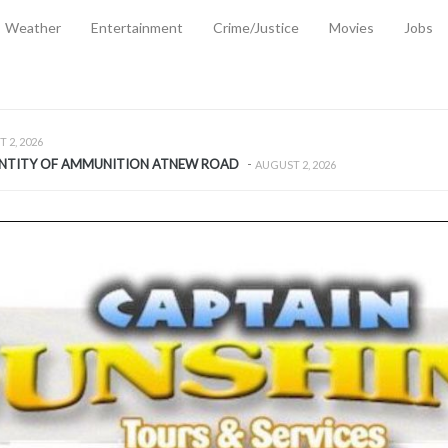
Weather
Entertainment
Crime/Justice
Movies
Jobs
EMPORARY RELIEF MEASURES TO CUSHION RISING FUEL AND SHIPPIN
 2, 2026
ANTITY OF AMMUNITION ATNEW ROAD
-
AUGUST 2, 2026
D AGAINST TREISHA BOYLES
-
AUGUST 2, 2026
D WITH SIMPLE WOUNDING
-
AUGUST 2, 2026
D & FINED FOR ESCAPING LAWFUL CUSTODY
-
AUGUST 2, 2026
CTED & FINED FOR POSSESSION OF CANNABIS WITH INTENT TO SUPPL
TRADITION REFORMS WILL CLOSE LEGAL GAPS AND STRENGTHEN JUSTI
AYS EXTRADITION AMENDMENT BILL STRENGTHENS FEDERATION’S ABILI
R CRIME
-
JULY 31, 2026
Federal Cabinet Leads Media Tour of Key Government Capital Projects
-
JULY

====

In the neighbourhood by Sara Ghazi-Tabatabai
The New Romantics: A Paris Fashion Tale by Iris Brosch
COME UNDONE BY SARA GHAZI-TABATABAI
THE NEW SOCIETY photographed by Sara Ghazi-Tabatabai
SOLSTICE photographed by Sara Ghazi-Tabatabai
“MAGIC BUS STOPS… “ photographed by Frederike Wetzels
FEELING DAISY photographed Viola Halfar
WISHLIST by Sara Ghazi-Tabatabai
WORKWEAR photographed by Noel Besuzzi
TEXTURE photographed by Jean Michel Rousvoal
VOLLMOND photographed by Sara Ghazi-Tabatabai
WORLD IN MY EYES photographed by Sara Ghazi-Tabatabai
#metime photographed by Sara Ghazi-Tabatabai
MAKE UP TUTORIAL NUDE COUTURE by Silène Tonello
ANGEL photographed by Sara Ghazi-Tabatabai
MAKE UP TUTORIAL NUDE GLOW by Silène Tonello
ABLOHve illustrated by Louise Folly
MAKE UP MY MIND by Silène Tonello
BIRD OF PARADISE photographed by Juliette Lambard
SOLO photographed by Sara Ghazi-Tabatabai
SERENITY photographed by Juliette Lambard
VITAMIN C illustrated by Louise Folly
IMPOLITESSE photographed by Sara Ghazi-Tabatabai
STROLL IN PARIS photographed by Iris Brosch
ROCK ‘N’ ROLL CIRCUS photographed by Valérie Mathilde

====

**TASK ITEM**
Begin with the line that has "COME UNDONE BY SARA GHAZI-TABATABAI" in the listing above and end after the line that has "STROLL IN PARIS photographed by Iris Brosch"; output those lines exactly.

**ANSWER TO THIS EXERCISE**
COME UNDONE BY SARA GHAZI-TABATABAI
THE NEW SOCIETY photographed by Sara Ghazi-Tabatabai
SOLSTICE photographed by Sara Ghazi-Tabatabai
“MAGIC BUS STOPS… “ photographed by Frederike Wetzels
FEELING DAISY photographed Viola Halfar
WISHLIST by Sara Ghazi-Tabatabai
WORKWEAR photographed by Noel Besuzzi
TEXTURE photographed by Jean Michel Rousvoal
VOLLMOND photographed by Sara Ghazi-Tabatabai
WORLD IN MY EYES photographed by Sara Ghazi-Tabatabai
#metime photographed by Sara Ghazi-Tabatabai
MAKE UP TUTORIAL NUDE COUTURE by Silène Tonello
ANGEL photographed by Sara Ghazi-Tabatabai
MAKE UP TUTORIAL NUDE GLOW by Silène Tonello
ABLOHve illustrated by Louise Folly
MAKE UP MY MIND by Silène Tonello
BIRD OF PARADISE photographed by Juliette Lambard
SOLO photographed by Sara Ghazi-Tabatabai
SERENITY photographed by Juliette Lambard
VITAMIN C illustrated by Louise Folly
IMPOLITESSE photographed by Sara Ghazi-Tabatabai
STROLL IN PARIS photographed by Iris Brosch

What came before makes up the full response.